Bu arada, Sammonicus'un eserinde Mithridates'in zehirlenmekten kurtulmak için icat ettiği gizemli her derde deva olan Mithridate'ye de bir gönderme buluyoruz. Hem Orta Çağ hem de Rönesans döneminde, Mithridates'in odasında bulunan ve Pompey'e verildiği varsayılan bir tarife dayanarak mithridate olarak bilinen maddeler kullanılmıştır.

Ancak Sammonicus bu konuda şunları yazmaktadır:

Mithridates'in panzehirinin çeşitli formüllerle elde edilebildiği söylenir; ancak Büyük Pompey kralın sandıklarını ele geçirdiğinde, sadece bir yığın önemsiz şey buldu ve bu kadar sıradan ilaçları görünce gülümsedi: yirmi yaprak rue, bir tane tuz, iki ceviz ve birkaç küre incir.

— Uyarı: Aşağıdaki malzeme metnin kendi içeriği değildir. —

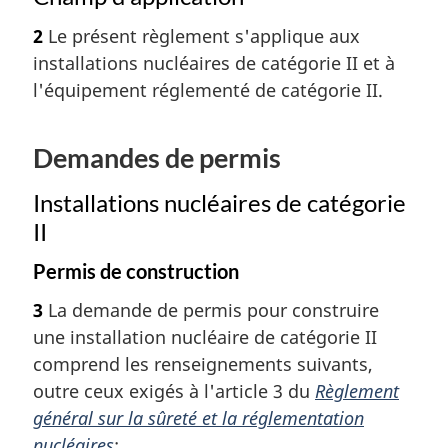
2
Le présent règlement s'applique aux
installations nucléaires de catégorie II et à
l'équipement réglementé de catégorie II.
Demandes de permis
Installations nucléaires de catégorie
II
Permis de construction
3
La demande de permis pour construire
une installation nucléaire de catégorie II
comprend les renseignements suivants,
outre ceux exigés à l'article 3 du
Règlement
général sur la sûreté et la réglementation
nucléaires
: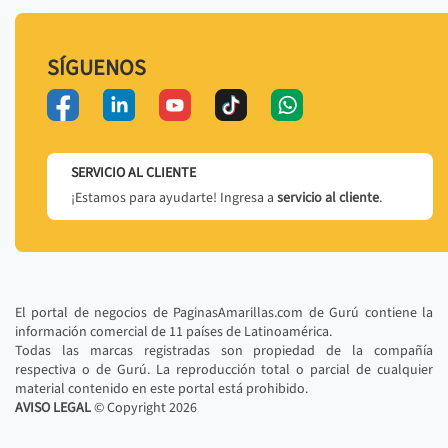
SÍGUENOS
SERVICIO AL CLIENTE
¡Estamos para ayudarte! Ingresa a
servicio al cliente
.
El portal de negocios de PaginasAmarillas.com de Gurú contiene la
información comercial de 11 países de Latinoamérica.
Todas las marcas registradas son propiedad de la compañía
respectiva o de Gurú. La reproducción total o parcial de cualquier
material contenido en este portal está prohibido.
AVISO LEGAL
© Copyright
2026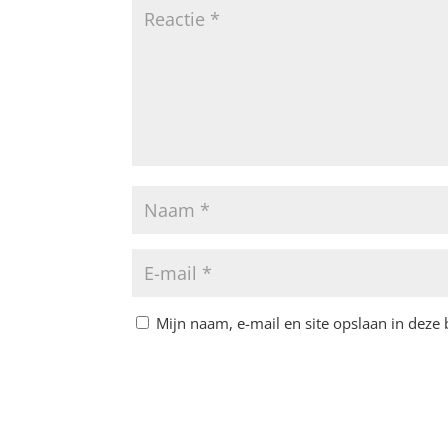
Mijn naam, e-mail en site opslaan in deze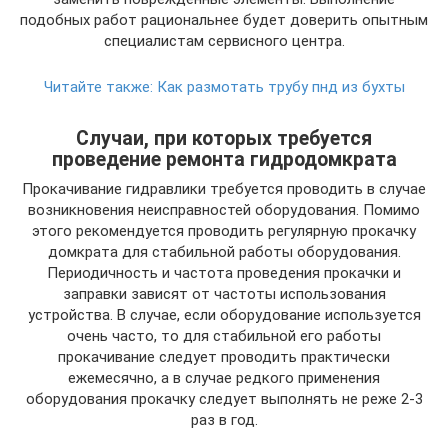
подобных работ рациональнее будет доверить опытным
специалистам сервисного центра.
Читайте также:
Как размотать трубу пнд из бухты
Случаи, при которых требуется
проведение ремонта гидродомкрата
Прокачивание гидравлики требуется проводить в случае
возникновения неисправностей оборудования. Помимо
этого рекомендуется проводить регулярную прокачку
домкрата для стабильной работы оборудования.
Периодичность и частота проведения прокачки и
заправки зависят от частоты использования
устройства. В случае, если оборудование используется
очень часто, то для стабильной его работы
прокачивание следует проводить практически
ежемесячно, а в случае редкого применения
оборудования прокачку следует выполнять не реже 2-3
раз в год.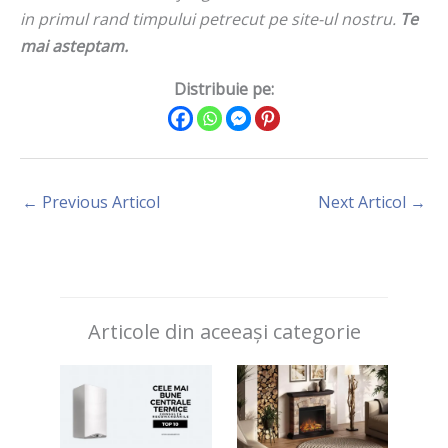
in primul rand timpului petrecut pe site-ul nostru.
Te
mai asteptam.
Distribuie pe:
←
Previous Articol
Next Articol
→
Articole din aceeași categorie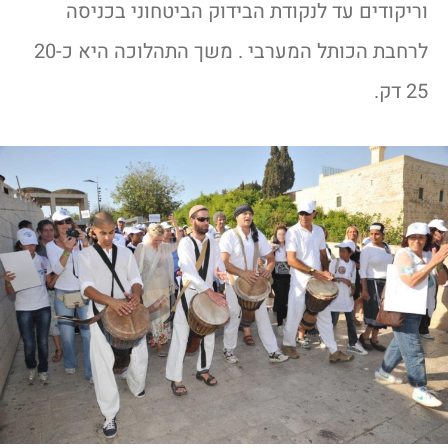
וריקודים עד לנקודת הבידוק הביטחוני בכניסה
לרחבת הכותל המערבי . משך התהלוכה היא כ20-
25 דק.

Historia Augusta'ya göre Sammonicus, kardeşi Caracalla'ya karşı Geta'yı desteklemiştir. Her ikisi de babalarının ölümünden sonra MS 4 Şubat 211'den itibaren ortak imparatordu, ancak aynı yılın Aralık ayında Caracalla kardeşini öldürttü. Daha sonra aralarında Sammonicus'un da olabileceği Geta'nın birçok destekçisini bir ziyafete davet etti ve orada hepsini öldürttü. Caracalla daha sonra askeri seferlerini bizzat yönetmek için Roma'dan ayrıldı ve MS 217'de ölene kadar geri dönmedi.